WHAT IS EXPECTED: The answer must reproduce the listing exactly, with every picture left out.

SUPPLIED RECORDS:
—————
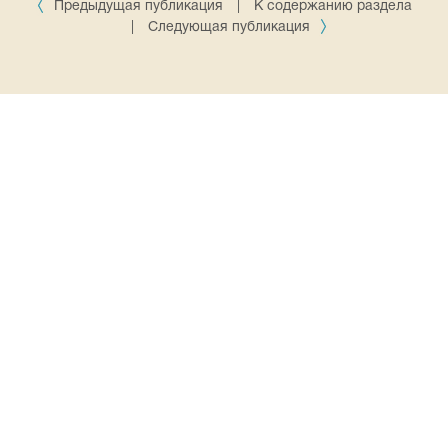
Предыдущая публикация
|
К содержанию раздела
|
Следующая публикация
—————
SOLVED PROBLEM:
Предыдущая публикация
|
К содержанию раздела
|
Следующая публикация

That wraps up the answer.